(Page-level text extractions)
_____

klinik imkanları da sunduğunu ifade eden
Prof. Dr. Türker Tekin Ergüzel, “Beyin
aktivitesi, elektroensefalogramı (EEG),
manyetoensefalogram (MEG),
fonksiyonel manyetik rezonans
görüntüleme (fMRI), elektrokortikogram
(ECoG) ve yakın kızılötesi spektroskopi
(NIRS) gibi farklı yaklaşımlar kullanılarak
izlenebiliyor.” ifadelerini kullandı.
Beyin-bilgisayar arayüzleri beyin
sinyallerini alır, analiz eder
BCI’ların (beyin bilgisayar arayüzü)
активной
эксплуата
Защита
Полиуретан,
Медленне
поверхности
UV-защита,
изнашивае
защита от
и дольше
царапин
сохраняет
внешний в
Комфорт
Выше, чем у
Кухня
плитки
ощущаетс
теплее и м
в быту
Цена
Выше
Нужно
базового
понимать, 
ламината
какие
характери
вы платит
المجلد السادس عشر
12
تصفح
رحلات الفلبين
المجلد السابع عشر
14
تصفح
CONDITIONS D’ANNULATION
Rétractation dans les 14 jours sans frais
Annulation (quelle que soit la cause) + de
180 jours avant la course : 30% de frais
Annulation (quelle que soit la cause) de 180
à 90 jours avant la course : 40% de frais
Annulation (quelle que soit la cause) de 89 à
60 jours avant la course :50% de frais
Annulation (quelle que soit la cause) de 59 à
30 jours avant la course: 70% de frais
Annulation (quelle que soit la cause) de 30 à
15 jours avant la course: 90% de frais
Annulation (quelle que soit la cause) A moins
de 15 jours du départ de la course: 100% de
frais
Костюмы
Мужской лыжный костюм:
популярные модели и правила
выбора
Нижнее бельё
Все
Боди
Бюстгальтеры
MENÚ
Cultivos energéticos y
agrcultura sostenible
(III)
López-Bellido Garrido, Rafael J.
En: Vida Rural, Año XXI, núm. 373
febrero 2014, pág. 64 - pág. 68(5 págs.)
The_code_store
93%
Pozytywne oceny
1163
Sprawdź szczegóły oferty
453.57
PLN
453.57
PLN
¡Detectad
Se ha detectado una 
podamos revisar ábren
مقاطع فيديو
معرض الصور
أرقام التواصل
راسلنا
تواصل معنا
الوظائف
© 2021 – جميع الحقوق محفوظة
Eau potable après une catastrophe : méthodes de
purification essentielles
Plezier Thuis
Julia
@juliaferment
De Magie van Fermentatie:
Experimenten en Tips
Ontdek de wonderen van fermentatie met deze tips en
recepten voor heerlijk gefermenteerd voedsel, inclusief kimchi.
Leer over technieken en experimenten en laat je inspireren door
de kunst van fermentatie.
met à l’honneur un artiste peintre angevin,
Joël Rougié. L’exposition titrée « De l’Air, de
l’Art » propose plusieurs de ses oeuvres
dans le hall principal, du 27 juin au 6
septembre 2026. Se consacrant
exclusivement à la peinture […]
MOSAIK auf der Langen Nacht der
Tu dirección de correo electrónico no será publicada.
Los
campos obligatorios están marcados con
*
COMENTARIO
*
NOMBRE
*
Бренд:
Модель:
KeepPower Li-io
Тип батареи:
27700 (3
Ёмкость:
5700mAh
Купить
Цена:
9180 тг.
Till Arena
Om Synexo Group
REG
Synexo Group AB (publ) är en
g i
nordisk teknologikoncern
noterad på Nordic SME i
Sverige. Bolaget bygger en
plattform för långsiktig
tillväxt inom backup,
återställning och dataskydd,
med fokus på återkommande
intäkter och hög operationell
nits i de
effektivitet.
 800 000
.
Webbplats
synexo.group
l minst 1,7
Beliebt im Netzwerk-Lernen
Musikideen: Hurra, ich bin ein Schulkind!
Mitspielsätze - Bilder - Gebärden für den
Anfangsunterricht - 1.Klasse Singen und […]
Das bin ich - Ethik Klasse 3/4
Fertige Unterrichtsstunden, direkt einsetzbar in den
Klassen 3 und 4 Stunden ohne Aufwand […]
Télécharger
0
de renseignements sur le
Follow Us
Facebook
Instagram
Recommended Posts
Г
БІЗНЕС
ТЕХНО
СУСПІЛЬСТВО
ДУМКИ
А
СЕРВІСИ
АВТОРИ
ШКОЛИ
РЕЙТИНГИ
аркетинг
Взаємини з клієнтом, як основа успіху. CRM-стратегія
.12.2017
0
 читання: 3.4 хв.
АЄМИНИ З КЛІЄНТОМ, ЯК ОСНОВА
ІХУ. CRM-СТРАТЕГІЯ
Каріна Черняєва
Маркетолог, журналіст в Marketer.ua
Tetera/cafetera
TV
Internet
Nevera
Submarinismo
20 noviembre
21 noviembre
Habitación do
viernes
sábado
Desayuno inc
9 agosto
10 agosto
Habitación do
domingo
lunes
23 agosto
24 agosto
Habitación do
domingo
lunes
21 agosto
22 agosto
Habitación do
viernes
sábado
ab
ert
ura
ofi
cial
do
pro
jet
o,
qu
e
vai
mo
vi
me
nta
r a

_____

Which lines in the data above hold the word "frais"? Return each of them.

Solved exercise:
Rétractation dans les 14 jours sans frais
180 jours avant la course : 30% de frais
à 90 jours avant la course : 40% de frais
60 jours avant la course :50% de frais
30 jours avant la course: 70% de frais
15 jours avant la course: 90% de frais
frais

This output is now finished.